---- Provided data
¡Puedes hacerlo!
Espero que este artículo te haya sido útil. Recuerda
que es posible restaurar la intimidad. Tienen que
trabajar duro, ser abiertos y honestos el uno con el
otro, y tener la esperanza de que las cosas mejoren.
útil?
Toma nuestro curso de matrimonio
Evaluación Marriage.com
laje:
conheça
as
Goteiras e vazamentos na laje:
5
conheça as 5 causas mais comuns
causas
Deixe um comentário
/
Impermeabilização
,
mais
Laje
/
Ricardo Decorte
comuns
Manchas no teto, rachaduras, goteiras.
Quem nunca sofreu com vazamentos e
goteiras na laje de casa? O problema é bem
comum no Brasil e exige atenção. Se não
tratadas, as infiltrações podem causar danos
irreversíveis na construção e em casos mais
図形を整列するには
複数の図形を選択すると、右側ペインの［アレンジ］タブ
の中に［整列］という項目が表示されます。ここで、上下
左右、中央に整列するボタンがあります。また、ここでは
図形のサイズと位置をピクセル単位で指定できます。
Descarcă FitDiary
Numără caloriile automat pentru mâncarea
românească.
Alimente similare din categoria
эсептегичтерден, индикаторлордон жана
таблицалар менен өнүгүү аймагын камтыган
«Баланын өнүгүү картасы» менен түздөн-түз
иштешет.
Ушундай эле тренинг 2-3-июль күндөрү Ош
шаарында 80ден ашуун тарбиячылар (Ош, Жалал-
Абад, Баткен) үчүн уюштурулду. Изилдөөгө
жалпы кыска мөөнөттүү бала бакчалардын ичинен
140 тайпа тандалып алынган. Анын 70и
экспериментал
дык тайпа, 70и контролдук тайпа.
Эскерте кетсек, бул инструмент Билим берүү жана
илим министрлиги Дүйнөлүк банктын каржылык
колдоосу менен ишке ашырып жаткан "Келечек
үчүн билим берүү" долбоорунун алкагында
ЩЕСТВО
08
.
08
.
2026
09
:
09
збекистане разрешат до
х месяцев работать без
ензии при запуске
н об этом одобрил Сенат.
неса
--------
→ **Work instructions**:
Restate the records above verbatim, omitting no line.

→ **Output for this exercise**:
¡Puedes hacerlo!
Espero que este artículo te haya sido útil. Recuerda
que es posible restaurar la intimidad. Tienen que
trabajar duro, ser abiertos y honestos el uno con el
otro, y tener la esperanza de que las cosas mejoren.
útil?
Toma nuestro curso de matrimonio
Evaluación Marriage.com
laje:
conheça
as
Goteiras e vazamentos na laje:
5
conheça as 5 causas mais comuns
causas
Deixe um comentário
/
Impermeabilização
,
mais
Laje
/
Ricardo Decorte
comuns
Manchas no teto, rachaduras, goteiras.
Quem nunca sofreu com vazamentos e
goteiras na laje de casa? O problema é bem
comum no Brasil e exige atenção. Se não
tratadas, as infiltrações podem causar danos
irreversíveis na construção e em casos mais
図形を整列するには
複数の図形を選択すると、右側ペインの［アレンジ］タブ
の中に［整列］という項目が表示されます。ここで、上下
左右、中央に整列するボタンがあります。また、ここでは
図形のサイズと位置をピクセル単位で指定できます。
Descarcă FitDiary
Numără caloriile automat pentru mâncarea
românească.
Alimente similare din categoria
эсептегичтерден, индикаторлордон жана
таблицалар менен өнүгүү аймагын камтыган
«Баланын өнүгүү картасы» менен түздөн-түз
иштешет.
Ушундай эле тренинг 2-3-июль күндөрү Ош
шаарында 80ден ашуун тарбиячылар (Ош, Жалал-
Абад, Баткен) үчүн уюштурулду. Изилдөөгө
жалпы кыска мөөнөттүү бала бакчалардын ичинен
140 тайпа тандалып алынган. Анын 70и
экспериментал
дык тайпа, 70и контролдук тайпа.
Эскерте кетсек, бул инструмент Билим берүү жана
илим министрлиги Дүйнөлүк банктын каржылык
колдоосу менен ишке ашырып жаткан "Келечек
үчүн билим берүү" долбоорунун алкагында
ЩЕСТВО
08
.
08
.
2026
09
:
09
збекистане разрешат до
х месяцев работать без
ензии при запуске
н об этом одобрил Сенат.
неса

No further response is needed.